Actuellement, les déchets d’emballages (plastiques, aluminium, etc.) sont collectés via des containers de tri sélectif et envoyé pour traitement sur le continent, ou jetés sans tri sélectif et destiné à être enfoui en Corse, dans des sites en limite de stockage.

Objectifs

Nous voudrions agir en rupture avec ces méthodes, et montrer que l’on peut recycler et réutiliser ces déchets plastique localement.
Bien entendu, au regard des volumes produits en Corse en général, et dans le bassin ajaccien en particulier, cette démarche ne pourra traiter qu’une partie des déchets. Néanmoins, elle devrait permettre de tester en conditions réelles la collecte ciblée et le recyclage, mais aussi de sensibiliser les gens de façon concrète.

Collecter le gisement

On collecte un gisement déjà « surtrié », avec les différents types de plastiques séparés.

Par exemple, grâce à un partenariat de type CHR (Café Hôtel Restaurant), on récolte exclusivement des bouteilles d’eau en plastique, des canettes en métal (acier, aluminium,...), mais aussi des gobelets jetables, des pailles, etc...
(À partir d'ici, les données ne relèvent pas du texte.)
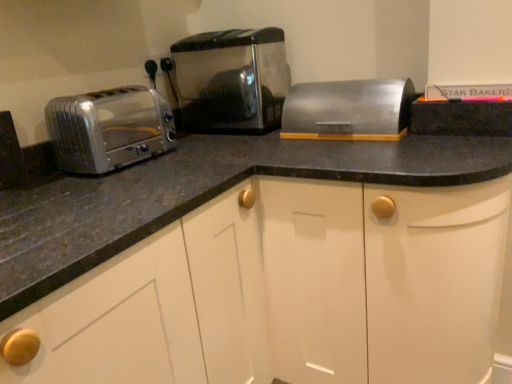 Question: In terms of height, does satin silver breadbox at center look taller or shorter compared to satin silver toaster at left, positioned as the second toaster in right-to-left order?

Choices:
 (A) short
 (B) tall

Answer: (A)

Question: Does point (316, 105) appear closer or farther from the camera than point (168, 122)?

Choices:
 (A) closer
 (B) farther

Answer: (A)

Question: Estimate the real-world distances between objects in this image. Which object is farther from the satin silver breadbox at center?

Choices:
 (A) satin metallic toaster at center, acting as the 1th toaster starting from the right
 (B) satin silver toaster at left, arranged as the 1th toaster when viewed from the left

Answer: (B)

Question: Which object is positioned farthest from the satin silver breadbox at center?

Choices:
 (A) satin silver toaster at left, positioned as the second toaster in right-to-left order
 (B) satin metallic toaster at center, acting as the 1th toaster starting from the right

Answer: (A) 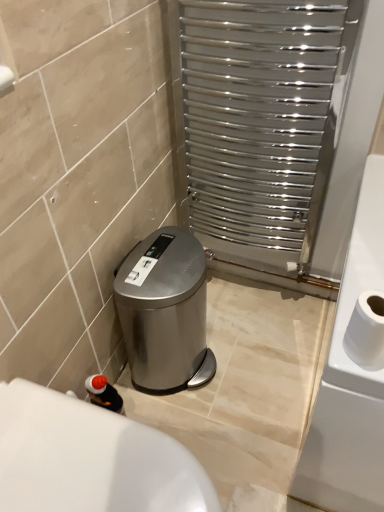 Question: Is polished stainless steel radiator at upper right further to the viewer compared to satin silver trash can at lower left?

Choices:
 (A) no
 (B) yes

Answer: (A)

Question: Is polished stainless steel radiator at upper right looking in the opposite direction of satin silver trash can at lower left?

Choices:
 (A) no
 (B) yes

Answer: (A)

Question: Considering the relative sizes of polished stainless steel radiator at upper right and satin silver trash can at lower left in the image provided, is polished stainless steel radiator at upper right shorter than satin silver trash can at lower left?

Choices:
 (A) no
 (B) yes

Answer: (A)

Question: Can you confirm if polished stainless steel radiator at upper right is positioned to the left of satin silver trash can at lower left?

Choices:
 (A) no
 (B) yes

Answer: (A)

Question: From a real-world perspective, is polished stainless steel radiator at upper right located beneath satin silver trash can at lower left?

Choices:
 (A) no
 (B) yes

Answer: (A)

Question: Looking at their shapes, would you say satin silver trash can at lower left is wider or thinner than white glossy bath at lower left?

Choices:
 (A) wide
 (B) thin

Answer: (B)

Question: Is satin silver trash can at lower left in front of or behind white glossy bath at lower left in the image?

Choices:
 (A) front
 (B) behind

Answer: (B)

Question: From the image's perspective, is satin silver trash can at lower left positioned above or below white glossy bath at lower left?

Choices:
 (A) above
 (B) below

Answer: (A)

Question: Considering the positions of satin silver trash can at lower left and white glossy bath at lower left in the image, is satin silver trash can at lower left bigger or smaller than white glossy bath at lower left?

Choices:
 (A) big
 (B) small

Answer: (B)

Question: Based on their positions, is satin silver trash can at lower left located to the left or right of white matte toilet paper at right?

Choices:
 (A) left
 (B) right

Answer: (A)

Question: Considering their positions, is satin silver trash can at lower left located in front of or behind white matte toilet paper at right?

Choices:
 (A) behind
 (B) front

Answer: (A)

Question: Is satin silver trash can at lower left inside the boundaries of white matte toilet paper at right, or outside?

Choices:
 (A) outside
 (B) inside

Answer: (A)

Question: From a real-world perspective, is satin silver trash can at lower left physically located above or below white matte toilet paper at right?

Choices:
 (A) below
 (B) above

Answer: (A)

Question: From a real-world perspective, is polished stainless steel radiator at upper right physically located above or below white glossy bath at lower left?

Choices:
 (A) above
 (B) below

Answer: (A)

Question: Which is correct: polished stainless steel radiator at upper right is inside white glossy bath at lower left, or outside of it?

Si l’on veut récupérer des gisement plus hétérogènes (par exemple, le bouchon d’une bouteille de lait), on s’attache à trier exclusivement les bouchons d’un même type.
D’une manière générale, on ne mélange jamais les différents gisements (les bouchons de Saint-Georges avec les bouchons de Saint-Georges, ceux de Zilia avec ceux de Zilia, ceux des bouteilles de lait, bien que du même bleu que ceux de Zilia, sont en PP et pas en PE-HD).

Sans traçabilité du gisement (exemple typique, un morceau de plastique sans marquage, ou sale) nous ne le récoltons pas. Sa destination sera le bac de recyclage prévu à cet effet.


Séparation

Nous avons nécessité de séparer le bouchon et sa bague (PE-HD), l’étiquette (PE-BD, PVC, papier...) et le corps de la bouteille (PET). Nous allons utiliser un procédé de fabrication et une destination finale qui nous permettra d’ignorer les résidus de colle et les bactéries éventuellement présentes dans l’eau.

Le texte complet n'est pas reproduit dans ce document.